Once Mokdad’s plight became known, there can be few if any complaints about how the RLIF handled it. Quite rightly, the primary focus was on not only securing his release but also his physical and mental wellbeing, with UK rugby league journalists informally briefed to that effect. The last thing this particular prisoner (a word that still boggles the mind in such circumstances) needed was the mother of all heel-digging shit storms making his situation worse.
Similarly, when freedom was secured, Sol reportedly watching State of Origin from a bar in Beirut just after the ‘Swiss Seven’ felt a tap on its collective shoulder, it was encouraging to note that the RLIF, through its new full-time chief executive David Collier, was already going through the ‘official’ channels.
In doing so they face a – for some reason – tricky task of persuading the country’s General Authority of Youth and Sports Welfare – aka GAYSW (good job they’re not in Russia) – that rugby league is actually a different sport entirely from union, with well over a century of history behind it in countries as diverse as Australia, France, South Africa, Lebanon and Papua New Guinea.

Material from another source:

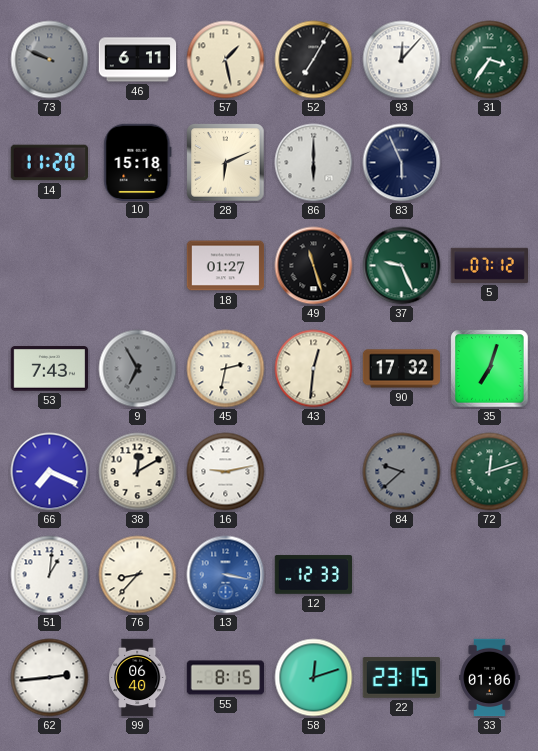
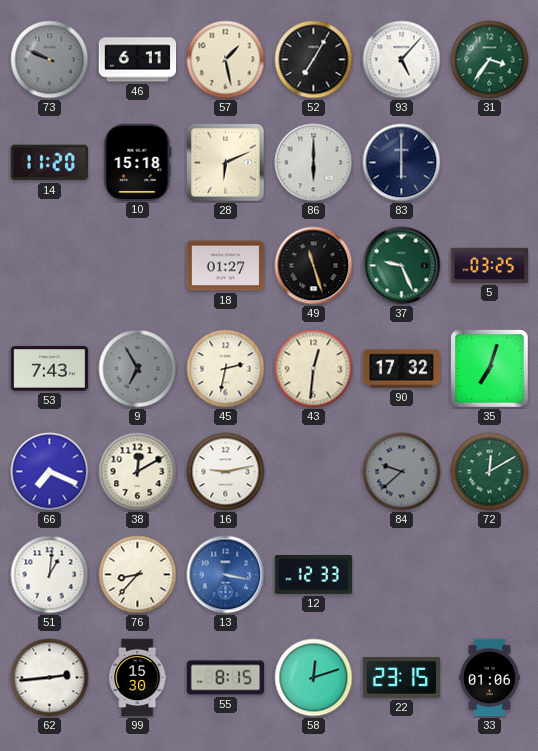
93: 12:07 -> 5:07
83: 5:56 -> 6:00
5: 07:12 -> 03:25
72: 12:12 -> 12:10
99: 06:40 -> 15:30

But let’s suppose such an acknowledgement of reality is indeed reached. Who afterwards will actually organise domestic and international rugby league in the UAE, given that Sol Mokdad is no longer there as fall guy?
Will it be the UAERF (United Arab Emirates Rugby Federation); given that they seem already to have volunteered for the role and indeed appointed some poor sap of their own to do just that? How charitable. Maybe some other pioneer of whom, for the moment, only the RLIF is aware? Entirely possible.
Or are these talks really about keeping the UAE authorities temporarily sweet with a World Cup Qualifier between South Africa and Lebanon, currently planned for Friday 30 October in Dubai, to consider?
In which case, is it right that rugby league continues to do any business at all with a country that has shown time and again – not only in the case of Sol Mokdad – to have little respect at all for human rights?
We are talking after all about a place that Middle East Monitor writer Alastair Sloan, when writing about the possibility of the 2021 World Cup going to UAE, said has a horrid reputation for such abuses “…similar to that of Saudi Arabia and Bahrain…” but which is usually more successful in covering it up.
“Away from the glitz and glamour of Abu Dhabi and Dubai,” Sloan writes, “the lesser known and poorer Emirates are festering with dissent. A vicious crackdown on those who speak out against the regime is ramping up.
“The secret police have started to target women for the first time … show trials and torture are very much part of the playbook. Those reformists who can are fleeing, many to London. And like any major construction work in the Middle East, building new stadiums for the [RL] World Cup will inevitably lead to the debt servitude, virtual slavery or even death of South Asian migrant workers.”
If the RLIF wants my no doubt naïve advice, it should state, politely but firmly, that rugby league no longer gives a damn whether the UAE, UAERF, GAYSW or SWALK recognise our sport’s independence. And it can add that the UAE should get back to us when it decides to join the 21st century.
Given the paucity of serious campaigning rugby league journalism in the northern hemisphere and a widespread lack of engagement with such issues from its rank and file followers as a result, I expect few would notice either way.
But just this once, you know, it would be nice to more than just kid ourselves that a sport with such a proud record in areas like democracy and social equality remains as committed as ever to doing the right thing.
Or is the truth that, like the fans and governing bodies of just about every global sport, we are actually only in it for the cheap thrills and filthy lucre?
Tone’s Tips: Victories for Widnes, Hull KR, Leeds, Catalans, Saints and Castleford. After hugely successful Magic Weekend, Manchester Evening News reports Marwan Koukash bid to sign Ant and Dec.